Read the lines below, and copy any that contain the string "features".

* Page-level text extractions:
§

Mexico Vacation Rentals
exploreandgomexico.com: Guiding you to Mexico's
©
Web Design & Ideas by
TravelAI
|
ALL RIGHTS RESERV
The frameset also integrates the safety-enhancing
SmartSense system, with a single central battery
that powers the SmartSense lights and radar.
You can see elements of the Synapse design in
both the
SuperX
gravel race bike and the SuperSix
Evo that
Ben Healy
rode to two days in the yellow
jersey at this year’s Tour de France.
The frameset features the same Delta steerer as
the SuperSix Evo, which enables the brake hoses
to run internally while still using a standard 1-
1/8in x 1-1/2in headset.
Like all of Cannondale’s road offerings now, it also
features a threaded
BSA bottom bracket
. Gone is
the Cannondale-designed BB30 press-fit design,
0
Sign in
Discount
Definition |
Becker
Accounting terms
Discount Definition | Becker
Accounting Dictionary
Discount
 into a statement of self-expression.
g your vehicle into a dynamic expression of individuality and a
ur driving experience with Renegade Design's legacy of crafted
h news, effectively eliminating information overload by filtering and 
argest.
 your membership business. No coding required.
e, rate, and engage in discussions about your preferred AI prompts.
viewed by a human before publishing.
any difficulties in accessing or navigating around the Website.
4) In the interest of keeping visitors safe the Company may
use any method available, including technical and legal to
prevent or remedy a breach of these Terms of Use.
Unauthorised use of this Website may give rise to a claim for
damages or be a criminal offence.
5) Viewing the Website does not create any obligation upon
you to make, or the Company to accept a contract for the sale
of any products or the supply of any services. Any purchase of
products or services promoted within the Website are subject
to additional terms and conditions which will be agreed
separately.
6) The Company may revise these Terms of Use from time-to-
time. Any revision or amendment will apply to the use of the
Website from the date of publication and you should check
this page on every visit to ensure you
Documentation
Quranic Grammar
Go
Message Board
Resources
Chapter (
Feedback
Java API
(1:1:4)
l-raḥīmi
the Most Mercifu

§

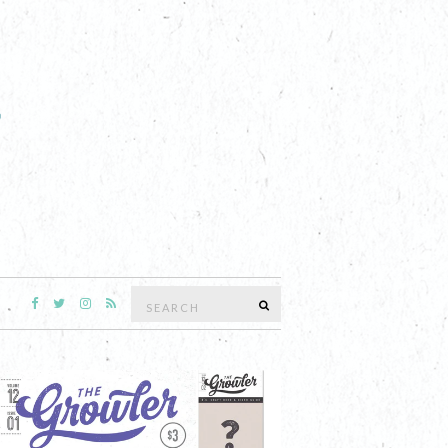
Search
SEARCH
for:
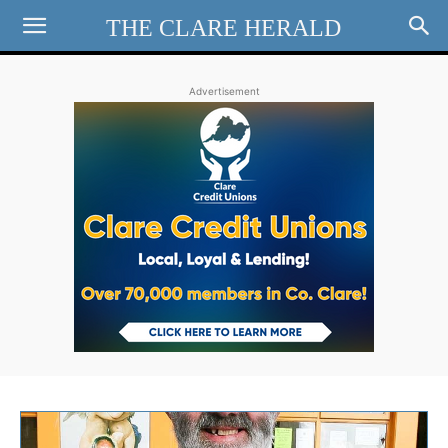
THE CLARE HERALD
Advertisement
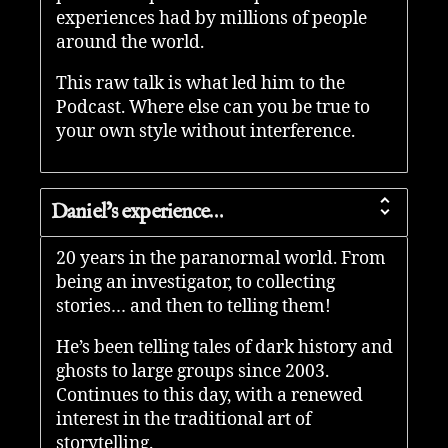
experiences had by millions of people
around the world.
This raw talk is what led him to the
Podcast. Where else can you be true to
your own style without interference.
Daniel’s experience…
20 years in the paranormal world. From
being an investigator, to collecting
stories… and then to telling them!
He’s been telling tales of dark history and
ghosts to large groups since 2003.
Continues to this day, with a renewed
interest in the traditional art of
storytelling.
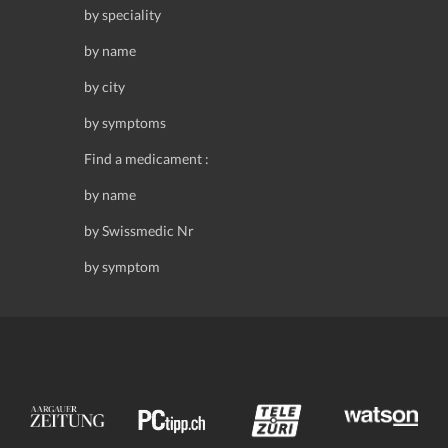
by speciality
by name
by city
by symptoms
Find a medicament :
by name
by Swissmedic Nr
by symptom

§

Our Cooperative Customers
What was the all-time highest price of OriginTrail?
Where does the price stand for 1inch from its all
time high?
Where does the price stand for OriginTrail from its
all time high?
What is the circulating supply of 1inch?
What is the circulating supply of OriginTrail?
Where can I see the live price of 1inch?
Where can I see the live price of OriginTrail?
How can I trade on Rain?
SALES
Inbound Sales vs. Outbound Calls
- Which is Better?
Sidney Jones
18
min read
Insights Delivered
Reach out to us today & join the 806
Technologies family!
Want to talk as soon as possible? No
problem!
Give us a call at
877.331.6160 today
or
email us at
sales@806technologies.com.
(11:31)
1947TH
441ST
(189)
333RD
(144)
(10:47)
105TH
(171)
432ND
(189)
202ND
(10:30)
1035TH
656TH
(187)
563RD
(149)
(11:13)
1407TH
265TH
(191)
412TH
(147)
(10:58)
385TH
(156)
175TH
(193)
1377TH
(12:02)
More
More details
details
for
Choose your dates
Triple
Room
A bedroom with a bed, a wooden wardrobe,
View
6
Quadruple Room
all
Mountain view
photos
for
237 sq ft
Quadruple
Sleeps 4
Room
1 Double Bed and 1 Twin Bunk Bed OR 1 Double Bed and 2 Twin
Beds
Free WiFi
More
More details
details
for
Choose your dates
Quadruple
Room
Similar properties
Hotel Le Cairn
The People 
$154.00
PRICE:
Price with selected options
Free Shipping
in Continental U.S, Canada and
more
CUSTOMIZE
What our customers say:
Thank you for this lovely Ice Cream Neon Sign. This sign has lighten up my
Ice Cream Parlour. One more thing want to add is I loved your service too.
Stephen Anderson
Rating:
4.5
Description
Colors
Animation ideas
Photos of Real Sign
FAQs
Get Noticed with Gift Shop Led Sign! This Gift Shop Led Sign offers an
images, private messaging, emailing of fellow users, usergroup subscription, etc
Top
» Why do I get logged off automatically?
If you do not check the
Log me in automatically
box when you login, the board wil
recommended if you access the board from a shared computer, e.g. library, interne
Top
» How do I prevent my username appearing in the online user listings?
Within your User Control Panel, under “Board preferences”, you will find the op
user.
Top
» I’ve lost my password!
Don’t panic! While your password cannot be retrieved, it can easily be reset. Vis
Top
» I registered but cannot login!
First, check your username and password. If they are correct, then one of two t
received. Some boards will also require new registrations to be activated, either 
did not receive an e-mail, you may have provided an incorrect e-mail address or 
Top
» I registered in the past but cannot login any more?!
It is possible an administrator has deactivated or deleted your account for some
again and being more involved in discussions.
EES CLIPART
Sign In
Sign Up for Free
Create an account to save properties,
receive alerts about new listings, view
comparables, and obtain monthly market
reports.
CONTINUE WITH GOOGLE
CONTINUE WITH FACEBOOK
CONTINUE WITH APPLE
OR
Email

§

* Response area:
The frameset features the same Delta steerer as
features a threaded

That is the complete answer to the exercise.